С той-то далекой поры в нашей крови перец, и мы все время воюем. Посмотрели бы вы на наше племя! Уж какие мы битые-перебитые! У кого нет руки, у кого — ноги. У кого нет носа, у кого — глаза, у кого — пальцев на руке, уши у большинства оторваны в боях, а зубы выбиты. Волосы повыдраны, самые воинственные — самые плешивые, у всех синяки. Все мы в шрамах, руки-ноги переломаны, а кости срослись косо-криво-некрасиво… Голоса у нас хриплые, громкие — будто мы все время в бою. Когда наш бог взглянет на нас, ему становится тошно. Раньше мы шли на битву ради завоевания новых земель, но теперь у нас, после наших войн, осталась только та земля, что лежит под домами. Племя из-за этого вечно голодно, и вокруг селения нет ни птиц, ни ежей, ни змей, ни лягушек, ни даже бабочек. Сейчас, когда у нас появилось новое оружие, замышляется еще один военный поход, который должен принести победу…

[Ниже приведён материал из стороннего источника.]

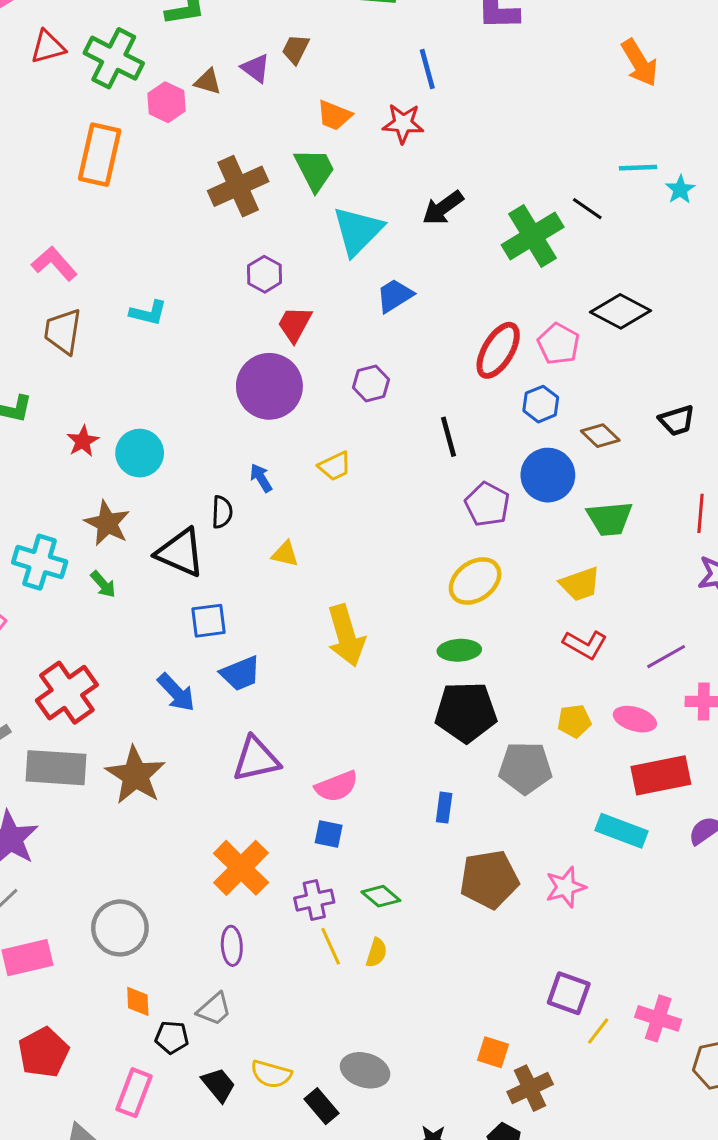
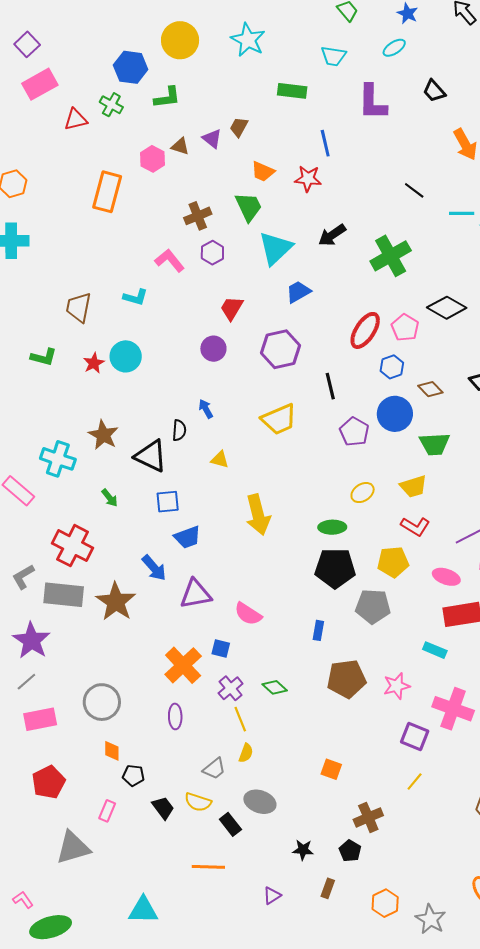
green cross: (114, 58) -> (111, 105), moved, size x0.6
brown cross: (238, 186) -> (198, 216), size x0.7
black line: (587, 209) -> (414, 190), moved
pink L-shape: (54, 264) -> (170, 261), moved
purple hexagon: (264, 274) -> (212, 253), moved
purple hexagon: (371, 384) -> (281, 349), size x1.6
purple circle: (269, 386) -> (213, 349), size x0.6
red star: (83, 441) -> (94, 363), moved
cyan circle: (140, 453) -> (126, 356), moved
yellow trapezoid: (335, 466) -> (279, 419), moved, size x1.6
yellow ellipse: (475, 581) -> (363, 493), moved, size x0.7
green arrow: (103, 584) -> (110, 498), moved
blue arrow: (176, 692) -> (154, 568), moved
red cross: (67, 693) -> (73, 546), turned -30
yellow pentagon: (574, 721) -> (393, 562), moved, size x1.4
pink semicircle: (337, 786) -> (248, 614), turned 52
cyan rectangle: (622, 831) -> (435, 650), size x0.7
blue square: (329, 834) -> (221, 649), moved
purple cross: (314, 900) -> (231, 688), turned -30
yellow semicircle: (376, 953) -> (246, 753), moved
purple square: (569, 993) -> (415, 736), moved
gray trapezoid: (214, 1009) -> (214, 769), moved
pink cross: (658, 1018) -> (453, 709), moved, size x1.4
orange square: (493, 1052) -> (331, 769), moved
pink rectangle: (134, 1093) -> (107, 811), size x0.7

— А чем вы воевали до лука? — спросил Напролом.
— О-о, у нас много оружия! Во-первых, дубинки. Но не простые, а: короткие, длинные, крючковатые, с набалдашниками…
Воин Напролом поцокал языком, поерзал и придвинулся к рассказчику, а Хоть-Куда взялся поворачивать вертел с мясом, потому что оно начало подгорать с одного боку.
— Набалдашники, — продолжал Невпопад, — у нас тоже разные. Обожженные в Огне и необожженные. Вымоченные в соленой воде, резные, шипастые — в них вставлены острые камешки.
Копья у нас тоже разные. Длинные, средние и короткие; кремневые ножи — широкие, зубчатые, клювовидные…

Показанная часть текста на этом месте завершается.